Today I have a special treat — a guest post by Helen Maryles Shankman on her debut novel, The Color of Light. An artist-turned-writer, Helen has written a book that weds fantasy to history, vampires to World War II, and the vision of an artist to the novelists’ ear. So here’s Helen, in her own words:
For many years, when anyone said, “Tell me something about yourself,” my answer was, “My parents are Holocaust survivors.” Despite their unique and terrible upbringing, our house wasn’t grim; we were always laughing, though the jokes could get pretty dark. When I began writing, I wanted to address that, but I also wanted to write about my own experiences attending art school, working as an artist’s assistant in Tribeca, slaving away at Conde Nast.
Then, Buffy happened.
It was a frosty January night, probably around two in the morning. I had just watched the killer second season finale of Buffy the Vampire Slayer, and I was still gasping. Suddenly, it dawned on me. Vampires were the perfect metaphor for anyone living outside society’s boundaries.
I’d always wanted to tell the Holocaust stories my mother shared with me, but I hadn’t the slightest idea where to start. I was already working on a different story, based on my years in the art world. Now I saw a way to marry them together, in a way that would make each of them more meaningful.
Raphael Sinclair, my vampire, appeared in my bedroom the very next night, sitting beside me as I typed away, whispering his sad story into my ear.

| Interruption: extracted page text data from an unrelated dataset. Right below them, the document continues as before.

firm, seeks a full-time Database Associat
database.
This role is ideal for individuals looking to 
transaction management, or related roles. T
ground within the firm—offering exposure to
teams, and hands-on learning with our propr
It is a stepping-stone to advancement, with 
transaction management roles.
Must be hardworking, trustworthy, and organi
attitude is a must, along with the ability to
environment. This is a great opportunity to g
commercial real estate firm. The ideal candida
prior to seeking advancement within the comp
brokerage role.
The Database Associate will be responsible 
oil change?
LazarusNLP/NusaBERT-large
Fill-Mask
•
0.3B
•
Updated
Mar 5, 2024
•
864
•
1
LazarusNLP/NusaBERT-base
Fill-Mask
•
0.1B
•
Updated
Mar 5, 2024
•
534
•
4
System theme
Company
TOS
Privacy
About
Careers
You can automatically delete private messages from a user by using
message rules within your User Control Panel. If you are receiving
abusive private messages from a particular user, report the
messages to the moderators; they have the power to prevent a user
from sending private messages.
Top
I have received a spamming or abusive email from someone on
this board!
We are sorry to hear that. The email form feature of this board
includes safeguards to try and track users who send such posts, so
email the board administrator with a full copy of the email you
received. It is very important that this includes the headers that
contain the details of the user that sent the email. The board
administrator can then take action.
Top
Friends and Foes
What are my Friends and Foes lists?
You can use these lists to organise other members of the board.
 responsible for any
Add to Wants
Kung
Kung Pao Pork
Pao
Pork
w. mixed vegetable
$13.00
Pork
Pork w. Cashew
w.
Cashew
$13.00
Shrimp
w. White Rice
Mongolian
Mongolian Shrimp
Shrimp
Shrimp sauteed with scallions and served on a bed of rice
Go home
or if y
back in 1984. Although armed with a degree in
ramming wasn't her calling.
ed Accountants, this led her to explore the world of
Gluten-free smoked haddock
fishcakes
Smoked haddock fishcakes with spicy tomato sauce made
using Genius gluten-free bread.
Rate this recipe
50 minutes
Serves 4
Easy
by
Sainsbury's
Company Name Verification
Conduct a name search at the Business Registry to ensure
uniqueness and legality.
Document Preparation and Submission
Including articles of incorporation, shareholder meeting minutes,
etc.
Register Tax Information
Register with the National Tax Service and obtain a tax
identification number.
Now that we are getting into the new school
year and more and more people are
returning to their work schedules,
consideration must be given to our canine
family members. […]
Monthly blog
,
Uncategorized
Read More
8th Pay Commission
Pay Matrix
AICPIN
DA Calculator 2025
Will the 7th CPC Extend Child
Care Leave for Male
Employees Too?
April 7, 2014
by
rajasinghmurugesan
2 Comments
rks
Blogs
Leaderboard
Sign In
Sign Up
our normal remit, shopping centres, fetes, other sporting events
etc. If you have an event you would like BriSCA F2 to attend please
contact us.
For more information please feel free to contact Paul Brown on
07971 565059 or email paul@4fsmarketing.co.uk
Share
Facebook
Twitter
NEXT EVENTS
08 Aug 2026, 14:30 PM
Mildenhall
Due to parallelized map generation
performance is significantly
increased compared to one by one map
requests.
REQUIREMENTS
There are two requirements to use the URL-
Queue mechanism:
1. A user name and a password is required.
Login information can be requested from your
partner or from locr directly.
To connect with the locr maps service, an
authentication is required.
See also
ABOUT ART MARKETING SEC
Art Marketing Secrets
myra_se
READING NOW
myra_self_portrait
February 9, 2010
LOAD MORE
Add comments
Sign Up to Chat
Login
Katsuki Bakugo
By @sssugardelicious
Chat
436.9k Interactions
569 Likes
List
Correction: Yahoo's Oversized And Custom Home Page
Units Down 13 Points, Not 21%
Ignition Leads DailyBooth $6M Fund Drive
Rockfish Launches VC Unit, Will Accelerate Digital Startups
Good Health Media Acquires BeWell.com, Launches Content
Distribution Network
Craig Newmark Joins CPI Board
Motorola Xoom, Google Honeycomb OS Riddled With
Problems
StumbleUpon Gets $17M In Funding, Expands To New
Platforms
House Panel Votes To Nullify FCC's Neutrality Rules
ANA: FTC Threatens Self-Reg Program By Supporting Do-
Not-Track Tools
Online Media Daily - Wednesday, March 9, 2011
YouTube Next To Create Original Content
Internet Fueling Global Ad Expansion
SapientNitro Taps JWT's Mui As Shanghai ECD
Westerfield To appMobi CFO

Though I’ve loved writing since I was a little girl, I wasn’t a writer when I began working on this book. But as I moved through the worlds of plot, sentence structure and story arc, I found I was using the same familiar rules of thumb that I use when I paint. I still depended on form, color, and composition, only now, composition was transformed into the pattern of storytelling. Color was the way I used all the senses, sights, sounds, smells. Texture became the nature of the writing itself; dialogue or narrative in this passage, exposition or summary? Does this adjective precisely convey the emotional shading? Is it balanced, or is it too dark in one area?
Artists are a little messed up. And by artist, I mean anyone who paints, writes, acts, sings. You see, you don’t become an artist because you like to paint. You become an artist because you will die if you don’t paint. Normal people do not abandon conventional jobs–jobs that come with a regular paycheck, by the way–to daub oily goo onto canvases, nor do they stay up all night to brood over a single paragraph until they get it just right. Normal people don’t spend hours pretending that they are someone else. I wanted to celebrate those outsiders, people, who, in a curious way, are the most normal people I’ve ever known. The Color of Light is a love poem written for them.
Helen Maryles Shankman lived in Chicago before moving to New York to attend art school. Her work has appeared in Grift Magazine, Cream City Review, Danse Macabre, Jewishfiction.net,and The Kenyon Review. Her story,They Were Like Family To Me, was nominated for a Pushcart Prize. She lives in Teaneck, New Jersey with her husband, four kids, and an evolving roster of rabbits. Her parents, grandparents, uncles and aunts are Holocaust survivors. Many of the events in her fiction are based on personal family stories of Holocaust loss and survival.